### MATERIAL SHOWN
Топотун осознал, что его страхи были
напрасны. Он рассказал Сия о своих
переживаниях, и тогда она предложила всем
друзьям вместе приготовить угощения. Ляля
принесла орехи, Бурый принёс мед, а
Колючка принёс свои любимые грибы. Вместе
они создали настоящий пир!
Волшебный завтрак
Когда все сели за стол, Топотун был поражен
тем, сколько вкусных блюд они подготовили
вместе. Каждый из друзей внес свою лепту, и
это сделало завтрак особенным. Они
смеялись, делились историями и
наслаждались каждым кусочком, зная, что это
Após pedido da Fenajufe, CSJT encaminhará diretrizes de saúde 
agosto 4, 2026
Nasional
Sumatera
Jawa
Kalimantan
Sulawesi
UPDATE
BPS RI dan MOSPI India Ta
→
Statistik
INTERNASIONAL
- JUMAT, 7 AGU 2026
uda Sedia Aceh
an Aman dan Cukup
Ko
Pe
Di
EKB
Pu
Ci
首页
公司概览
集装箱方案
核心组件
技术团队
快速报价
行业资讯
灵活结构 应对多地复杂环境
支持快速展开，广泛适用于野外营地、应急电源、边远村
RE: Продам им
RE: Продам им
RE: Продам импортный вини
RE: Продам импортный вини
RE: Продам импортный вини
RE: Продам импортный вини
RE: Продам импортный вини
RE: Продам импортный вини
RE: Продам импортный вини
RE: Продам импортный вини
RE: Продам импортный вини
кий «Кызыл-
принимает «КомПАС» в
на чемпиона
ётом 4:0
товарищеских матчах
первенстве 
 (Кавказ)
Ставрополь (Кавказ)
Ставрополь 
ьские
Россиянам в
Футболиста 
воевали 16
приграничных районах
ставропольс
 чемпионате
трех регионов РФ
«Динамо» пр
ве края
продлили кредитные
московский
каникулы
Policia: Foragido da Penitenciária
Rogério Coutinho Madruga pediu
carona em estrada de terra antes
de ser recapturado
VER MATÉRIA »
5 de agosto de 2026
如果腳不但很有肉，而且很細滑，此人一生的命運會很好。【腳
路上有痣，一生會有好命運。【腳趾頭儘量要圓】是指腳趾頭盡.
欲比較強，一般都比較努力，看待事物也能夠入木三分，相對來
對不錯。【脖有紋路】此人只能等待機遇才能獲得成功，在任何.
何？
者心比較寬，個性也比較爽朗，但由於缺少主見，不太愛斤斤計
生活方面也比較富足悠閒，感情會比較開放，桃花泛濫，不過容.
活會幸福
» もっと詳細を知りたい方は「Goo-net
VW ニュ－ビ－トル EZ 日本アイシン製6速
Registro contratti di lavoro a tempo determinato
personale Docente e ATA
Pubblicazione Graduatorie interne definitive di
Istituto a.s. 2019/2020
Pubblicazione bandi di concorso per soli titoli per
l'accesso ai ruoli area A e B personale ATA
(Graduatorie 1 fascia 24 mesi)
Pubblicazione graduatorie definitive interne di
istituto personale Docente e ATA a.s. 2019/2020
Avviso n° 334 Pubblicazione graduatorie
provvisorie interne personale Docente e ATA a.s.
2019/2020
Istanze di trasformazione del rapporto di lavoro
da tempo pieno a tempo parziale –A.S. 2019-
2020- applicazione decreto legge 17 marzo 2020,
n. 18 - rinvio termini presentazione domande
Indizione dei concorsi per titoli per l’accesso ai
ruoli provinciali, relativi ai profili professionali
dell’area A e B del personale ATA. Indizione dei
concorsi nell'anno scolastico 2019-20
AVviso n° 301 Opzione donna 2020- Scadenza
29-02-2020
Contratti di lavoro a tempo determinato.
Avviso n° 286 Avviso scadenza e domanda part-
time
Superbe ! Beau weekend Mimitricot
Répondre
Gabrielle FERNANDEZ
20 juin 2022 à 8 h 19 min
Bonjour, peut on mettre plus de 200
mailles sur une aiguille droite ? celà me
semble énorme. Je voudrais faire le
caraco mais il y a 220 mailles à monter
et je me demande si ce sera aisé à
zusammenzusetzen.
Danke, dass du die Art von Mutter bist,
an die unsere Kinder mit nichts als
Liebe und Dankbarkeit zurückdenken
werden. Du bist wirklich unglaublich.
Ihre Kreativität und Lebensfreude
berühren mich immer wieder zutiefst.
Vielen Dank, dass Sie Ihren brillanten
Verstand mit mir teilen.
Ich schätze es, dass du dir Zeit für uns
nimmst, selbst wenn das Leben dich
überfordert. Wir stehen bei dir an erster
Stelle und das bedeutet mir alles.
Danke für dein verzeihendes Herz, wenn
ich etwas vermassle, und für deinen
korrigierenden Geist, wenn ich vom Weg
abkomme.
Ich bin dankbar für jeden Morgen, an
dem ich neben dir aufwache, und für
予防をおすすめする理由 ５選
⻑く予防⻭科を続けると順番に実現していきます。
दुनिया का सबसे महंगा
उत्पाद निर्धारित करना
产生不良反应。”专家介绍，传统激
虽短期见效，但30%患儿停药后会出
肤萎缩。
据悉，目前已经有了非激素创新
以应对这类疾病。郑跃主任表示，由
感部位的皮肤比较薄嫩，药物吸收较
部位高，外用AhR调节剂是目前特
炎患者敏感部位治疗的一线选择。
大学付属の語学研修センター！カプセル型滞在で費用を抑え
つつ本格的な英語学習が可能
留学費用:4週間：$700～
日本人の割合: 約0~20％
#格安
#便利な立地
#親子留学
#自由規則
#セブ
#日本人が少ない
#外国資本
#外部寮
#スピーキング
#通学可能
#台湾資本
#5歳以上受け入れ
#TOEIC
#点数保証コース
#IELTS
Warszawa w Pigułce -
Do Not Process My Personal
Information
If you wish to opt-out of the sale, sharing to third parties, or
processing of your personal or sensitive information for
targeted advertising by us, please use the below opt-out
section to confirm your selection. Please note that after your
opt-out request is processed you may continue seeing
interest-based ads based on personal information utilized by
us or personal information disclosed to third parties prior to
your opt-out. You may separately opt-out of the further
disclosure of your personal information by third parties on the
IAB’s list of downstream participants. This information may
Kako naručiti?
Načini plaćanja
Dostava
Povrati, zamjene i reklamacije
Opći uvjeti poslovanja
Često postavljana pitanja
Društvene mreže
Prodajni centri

### GOAL OF THE EXERCISE
Copy the lines above exactly, beginning at the line that has "напрасны. Он рассказал Сия о своих" and stopping after the line that has "欲比較強，一般都比較努力，看待事物也能夠入木三分，相對來", and omit the rest.

### EXERCISE RESULT
напрасны. Он рассказал Сия о своих
переживаниях, и тогда она предложила всем
друзьям вместе приготовить угощения. Ляля
принесла орехи, Бурый принёс мед, а
Колючка принёс свои любимые грибы. Вместе
они создали настоящий пир!
Волшебный завтрак
Когда все сели за стол, Топотун был поражен
тем, сколько вкусных блюд они подготовили
вместе. Каждый из друзей внес свою лепту, и
это сделало завтрак особенным. Они
смеялись, делились историями и
наслаждались каждым кусочком, зная, что это
Após pedido da Fenajufe, CSJT encaminhará diretrizes de saúde 
agosto 4, 2026
Nasional
Sumatera
Jawa
Kalimantan
Sulawesi
UPDATE
BPS RI dan MOSPI India Ta
→
Statistik
INTERNASIONAL
- JUMAT, 7 AGU 2026
uda Sedia Aceh
an Aman dan Cukup
Ko
Pe
Di
EKB
Pu
Ci
首页
公司概览
集装箱方案
核心组件
技术团队
快速报价
行业资讯
灵活结构 应对多地复杂环境
支持快速展开，广泛适用于野外营地、应急电源、边远村
RE: Продам им
RE: Продам им
RE: Продам импортный вини
RE: Продам импортный вини
RE: Продам импортный вини
RE: Продам импортный вини
RE: Продам импортный вини
RE: Продам импортный вини
RE: Продам импортный вини
RE: Продам импортный вини
RE: Продам импортный вини
кий «Кызыл-
принимает «КомПАС» в
на чемпиона
ётом 4:0
товарищеских матчах
первенстве 
 (Кавказ)
Ставрополь (Кавказ)
Ставрополь 
ьские
Россиянам в
Футболиста 
воевали 16
приграничных районах
ставропольс
 чемпионате
трех регионов РФ
«Динамо» пр
ве края
продлили кредитные
московский
каникулы
Policia: Foragido da Penitenciária
Rogério Coutinho Madruga pediu
carona em estrada de terra antes
de ser recapturado
VER MATÉRIA »
5 de agosto de 2026
如果腳不但很有肉，而且很細滑，此人一生的命運會很好。【腳
路上有痣，一生會有好命運。【腳趾頭儘量要圓】是指腳趾頭盡.
欲比較強，一般都比較努力，看待事物也能夠入木三分，相對來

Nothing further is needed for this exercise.